Peirce’s work was not widely read, but William James’s was. he was an excellent writer as well as, perhaps even better, than his famous brother, the novelist and short story writer Henry James. While they were both teaching at Harvard University, James spent most of his time discussing pragmatism with Peirce. James developed a distinctive form of pragmatism that he popularized in his articles and lectures. For him, pragmatism can be summarized as follows: Right is what works. What he means by “works” is somewhat vague, though. Although one of the earliest psychologists, he was interested not only in science but also in moral right and wrong and religion. In fact, his most controversial writings were about religion. James’ approach is quite different from the traditional view of truth. According to this view, truth means conformity to facts.

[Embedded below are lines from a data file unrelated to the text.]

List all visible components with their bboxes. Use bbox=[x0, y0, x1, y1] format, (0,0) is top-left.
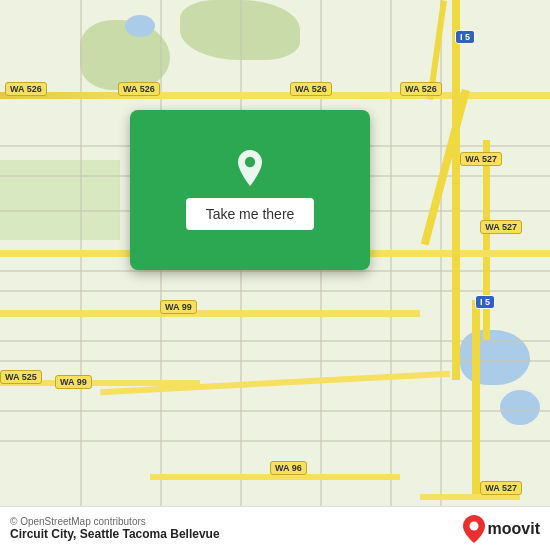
grid-road bbox=[80, 0, 82, 550]
wa527-road bbox=[483, 140, 490, 340]
grid-road bbox=[0, 410, 550, 412]
wa527-bottom-label: WA 527 bbox=[480, 481, 522, 495]
wa526-label-2: WA 526 bbox=[118, 82, 160, 96]
grid-road bbox=[0, 290, 550, 292]
bottom-bar: © OpenStreetMap contributors Circuit Cit… bbox=[0, 506, 550, 550]
location-title: Circuit City, Seattle Tacoma Bellevue bbox=[10, 527, 220, 541]
wa527-label-mid: WA 527 bbox=[480, 220, 522, 234]
grid-road bbox=[0, 340, 550, 342]
wa526-label-1: WA 526 bbox=[5, 82, 47, 96]
grid-road bbox=[160, 0, 162, 550]
moovit-text: moovit bbox=[488, 520, 540, 538]
grid-road bbox=[240, 0, 242, 550]
wa526-label-4: WA 526 bbox=[400, 82, 442, 96]
moovit-pin-icon bbox=[463, 515, 485, 543]
wa525-label: WA 525 bbox=[0, 370, 42, 384]
wa527-label-top: WA 527 bbox=[460, 152, 502, 166]
moovit-logo: moovit bbox=[463, 515, 540, 543]
water-2 bbox=[460, 330, 530, 385]
take-me-there-button[interactable]: Take me there bbox=[186, 198, 315, 230]
location-popup: Take me there bbox=[130, 110, 370, 270]
i5-label-top: I 5 bbox=[455, 30, 475, 44]
svg-point-1 bbox=[469, 521, 478, 530]
wa99-lower-road bbox=[0, 310, 420, 317]
i5-lower-road bbox=[472, 300, 480, 500]
wa526-label-3: WA 526 bbox=[290, 82, 332, 96]
wa96-label: WA 96 bbox=[270, 461, 307, 475]
grid-road bbox=[0, 440, 550, 442]
location-pin-icon bbox=[232, 150, 268, 186]
grid-road bbox=[0, 270, 550, 272]
grid-road bbox=[390, 0, 392, 550]
water-1 bbox=[125, 15, 155, 37]
bottom-info: © OpenStreetMap contributors Circuit Cit… bbox=[10, 516, 220, 541]
water-3 bbox=[500, 390, 540, 425]
map-container: WA 526 WA 526 WA 526 WA 526 WA 527 WA 52… bbox=[0, 0, 550, 550]
i5-road bbox=[452, 0, 460, 380]
attribution-text: © OpenStreetMap contributors bbox=[10, 516, 220, 527]
svg-point-0 bbox=[245, 157, 255, 167]
wa99-label-lower: WA 99 bbox=[160, 300, 197, 314]
grid-road bbox=[0, 360, 550, 362]
wa99-label-lower2: WA 99 bbox=[55, 375, 92, 389]
i5-label-lower: I 5 bbox=[475, 295, 495, 309]
light-area bbox=[0, 160, 120, 240]
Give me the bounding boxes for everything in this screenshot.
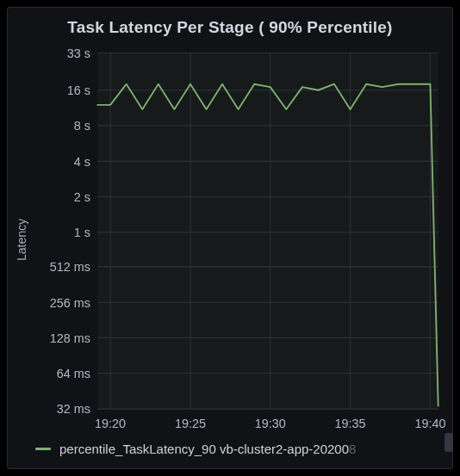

According to this theory of conformity, what makes a sentence true is that it accurately describes what the world is like.
The sentence “The cat is on the mat” is true when there is a cat on the mat, and false when it is not, for example, if the cat is out looking for a mouse in the garden. According to James’s pragmatic theory of truth, what makes the sentence “there’s a cat on the mat” true is that believing it produces practically useful results for us. It works for us. Thus, for example, believing that there is a cat on the mat results in knowing that we will not play with our pet mouse on the mat until the cat has gone somewhere else.
When we use an example like “cat on the mat”, the consequences of this pragmatic theory of truth do not seem particularly surprising or important. But let’s try this again in the sentence “God exists”. What would you expect James to say about this? Is it true that God exists? What do you think? The main answers are “yes, it’s true that God exists,” “no, it’s not true that God exists,” or “I don’t know.” If you had to answer my question before reading this, you probably would have given these answers. These positions have names: theism, atheism and agnosticism. Those who say, “Yes, it is true that God exists” usually mean that there is a supreme being somewhere, and that the statement “God exists” would be true even if there were no living humans, even if human beings never existed. “God exists” or “God does not exist” are both true and false statements. But it’s not what we think of them that makes them right or wrong. Whatever we think of them, these statements are either true or false. When considering them, we only hope to find the right answer.
James offered a rather different analysis of the phrase “God exists”. He thought the statement in question was true. What makes it true is that it is a useful belief to have. In reaching this conclusion, he focused on the benefits of believing in the existence of God. This was an important topic for him, and so he wrote a book entitled “Types of Religious Experience” (1902), in which he examined the far-reaching effects that religious belief can have. To say that “God exists” is true for James is to say that it is good for the believer to believe in him. This is a surprising position to adopt. This is reminiscent of the argument of Blaise Pascal, who said that agnostics would benefit from believing in the existence of God. True, Pascal believed that the statement “God exists” was true because God really existed, not because people felt better by believing in God, or because they were better people because of that belief. His bet was merely a way of convincing agnostics that what he thought was true. For James, the assumption that belief in God “works satisfactorily” also makes the statement “God exists” true.